Notes on Neural Networks

Jun, 12 2012. Updated on May, 4 2025.

Neural networks imitate the cognitive function of the brain to approximate intelligent machines¹. The neuron, shown in the figure below, is the fundamental building block of the human brain. The neuron is a special type of cell that processes and transmits information electrochemically. Individually each neuron receives nerve impulses from preceding connected neurons through connections called dendrites. Each input received is amplified or reduced according to the receiving neuron's learned sensitivity to inputs originating from each connected sender neuron. Within the cell body, the adjusted input signals are aggregated and an output signal is calculated. The output signal is transmitted on the axon. The axon in turn is the connection point for multiple successive neurons.

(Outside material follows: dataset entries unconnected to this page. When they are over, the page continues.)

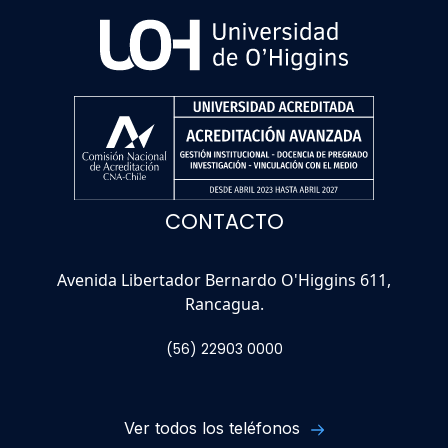
CONTACTO
Avenida Libertador Bernardo O'Higgins 611,
Rancagua.
(56) 22903 0000
Ver todos los teléfonos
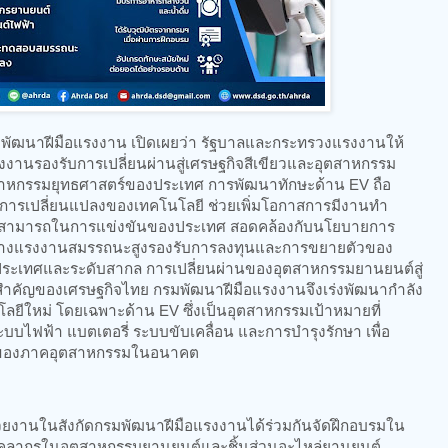
มพัฒนาฝีมือแรงงาน เปิดเผยว่า รัฐบาลและกระทรวงแรงงานให้
านรองรับการเปลี่ยนผ่านสู่เศรษฐกิจสีเขียวและอุตสาหกรรม
ุตสาหกรรมยุทธศาสตร์ของประเทศ การพัฒนาทักษะด้าน EV ถือ
อการเปลี่ยนแปลงของเทคโนโลยี ช่วยเพิ่มโอกาสการมีงานทำ
ามสามารถในการแข่งขันของประเทศ สอดคล้องกับนโยบายการ
สร้างแรงงานสมรรถนะสูงรองรับการลงทุนและการขยายตัวของ
ระเทศและระดับสากล การเปลี่ยนผ่านของอุตสาหกรรมยานยนต์สู่
สำคัญของเศรษฐกิจไทย กรมพัฒนาฝีมือแรงงานจึงเร่งพัฒนากำลัง
โลยีใหม่ โดยเฉพาะด้าน EV ซึ่งเป็นอุตสาหกรรมเป้าหมายที่
ะบบไฟฟ้า แบตเตอรี่ ระบบขับเคลื่อน และการบำรุงรักษา เพื่อ
วของภาคอุตสาหกรรมในอนาคต
หน่วยงานในสังกัดกรมพัฒนาฝีมือแรงงานได้ร่วมกันจัดฝึกอบรมใน
บุคลากรในอุตสาหกรรมยานยนต์และชิ้นส่วนอะไหล่ยานยนต์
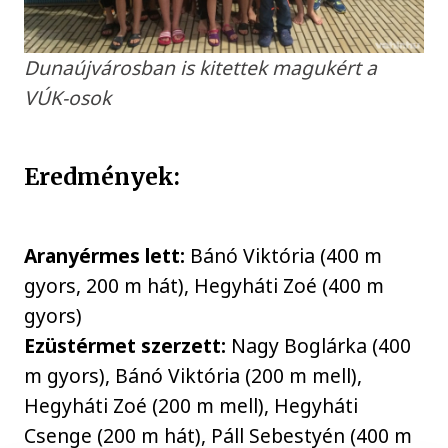
Dunaújvárosban is kitettek magukért a
VÚK-osok
Eredmények:
Aranyérmes lett:
Bánó Viktória (400 m
gyors, 200 m hát), Hegyháti Zoé (400 m
gyors)
Ezüstérmet szerzett:
Nagy Boglárka (400
m gyors), Bánó Viktória (200 m mell),
Hegyháti Zoé (200 m mell), Hegyháti
Csenge (200 m hát), Páll Sebestyén (400 m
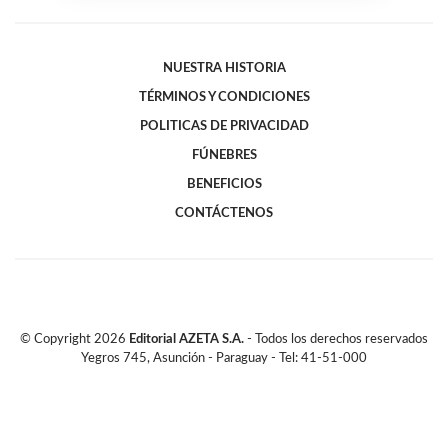
NUESTRA HISTORIA
TÉRMINOS Y CONDICIONES
POLITICAS DE PRIVACIDAD
FÚNEBRES
BENEFICIOS
CONTÁCTENOS
© Copyright
2026
Editorial AZETA S.A.
- Todos los derechos reservados
Yegros 745, Asunción - Paraguay - Tel: 41-51-000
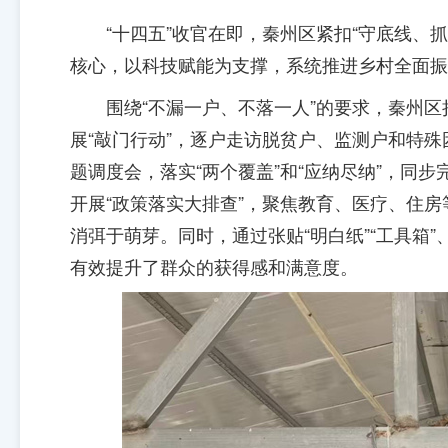
“十四五”收官在即，秦州区紧扣“守底线、
核心，以科技赋能为支撑，系统推进乡村全面振
围绕“不漏一户、不落一人”的要求，秦州
展“敲门行动”，逐户走访脱贫户、监测户和特
题调度会，落实“两个覆盖”和“应纳尽纳”，同
开展“政策落实大排查”，聚焦教育、医疗、住
消弭于萌芽。同时，通过张贴“明白纸”“工具箱”
有效提升了群众的获得感和满意度。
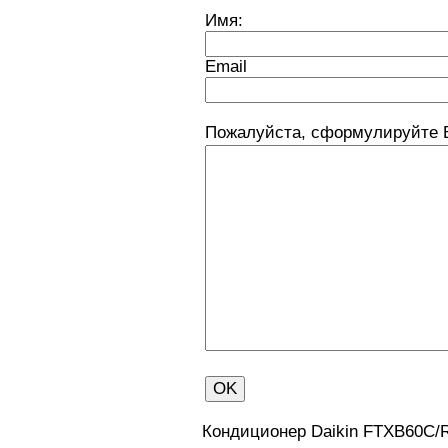
Имя:
Email
Пожалуйста, сформулируйте 
Кондиционер Daikin FTXB60C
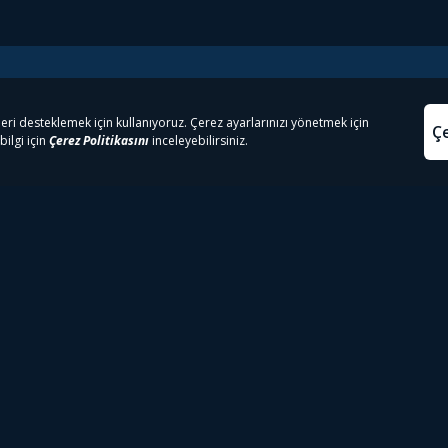
e Çıkanlar
Yasa
kesten Önce İzle | Dizi
Beacon 23 İzle
Aydınl
lı TV
Bullet Train İzle
Kullanı
m İzle
Spor İçerikleri
Çerez P
 Rookie İzle
Tivibu Spor Canlı İzle
Çerez A
 Walking Dead İzle
TRT1 Canlı İzle
ter İzle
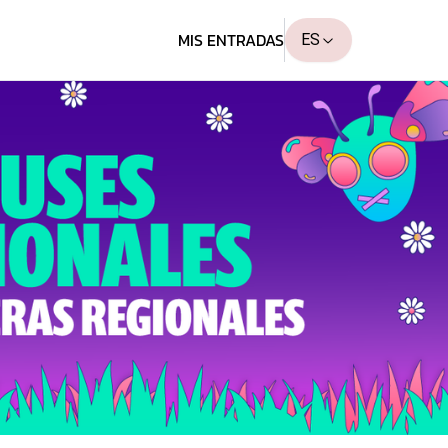
MIS ENTRADAS
ES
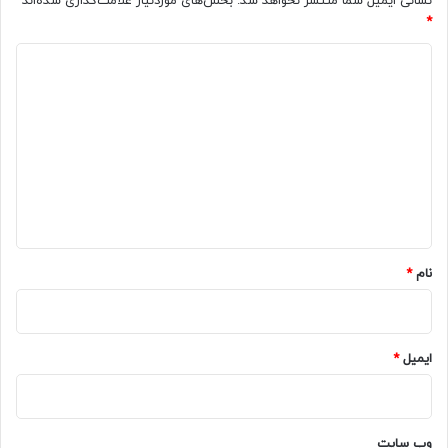
نشانی ایمیل شما منتشر نخواهد شد.
بخش‌های موردنیاز علامت‌گذاری شده‌اند
*
د
ی
د
گ
ا
ه
*
نام
*
ایمیل
*
وب‌ سایت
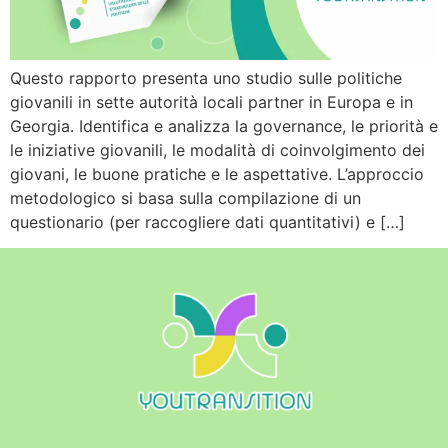
Questo rapporto presenta uno studio sulle politiche
giovanili in sette autorità locali partner in Europa e in
Georgia. Identifica e analizza la governance, le priorità e
le iniziative giovanili, le modalità di coinvolgimento dei
giovani, le buone pratiche e le aspettative. L’approccio
metodologico si basa sulla compilazione di un
questionario (per raccogliere dati quantitativi) e […]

The ability of the human brain to encode knowledge is realized by signals sent within a complex network of roughly 100 billion neurons, each neuron connected to several thousand other neurons². Each neuron's ability to alter its sensitivity to the various inputs it receives contributes a tiny bit to the overall network's computational capacity.

Artificial neural networks originated from attempts to mimic the learning ability of the human brain³. In this section artificial neural networks are introduced. The first subsection outlines the perceptron and the multilayer perceptron neural network model. The second subsection introduces the back propagation algorithm, a parameter optimization method used to induce neural network classifiers. The third subsection introduces the concept of over fitting, as well as techniques that can be used to prevent over fitting. The last subsection lists advantages and disadvantages of MLP neural network classifiers.

Perceptrons and multilayer perceptrons

In the same manner as the human brain, an artificial neural network is composed of nodes connected by directed network links⁴. The net-input $u_j$ to some node $j$ is computed by combining the input signals $x_1$ to $x_r$ in a weighted sum and adding a node bias $-\theta_j$ . This is,

u_j = \sum_{i=1}^{r}w_{ij}x_i - \theta_j

where the connection weight from input node $i$ to node $j$ is $w_{ij}$ and the bias is $\theta_j$ . By introducing an extra dummy input signal $x_{0j}$ equal to one, the combination function can be written as⁵

u_j = \sum_{i=0}^{r}w_{ij}x_i

with $w_{0j}=-\theta_j$ .

The node output $a_j$ is $1$ if the net-input $u_j$ is greater than or equal to $0$ , else the node output is $0$ . This hard limit function, or step function, can be written as

a_j = \begin{Bmatrix} 0 & \text{if}& u_j < 0 \Rightarrow \sum_{i=1}^{r}w_{ij}x_i < \theta_j \\ 1 & \text{if} & u_j \ge 0 \Rightarrow \sum_{i=1}^{r}w_{ij}x_i \ge \theta_j \\ \end{Bmatrix}.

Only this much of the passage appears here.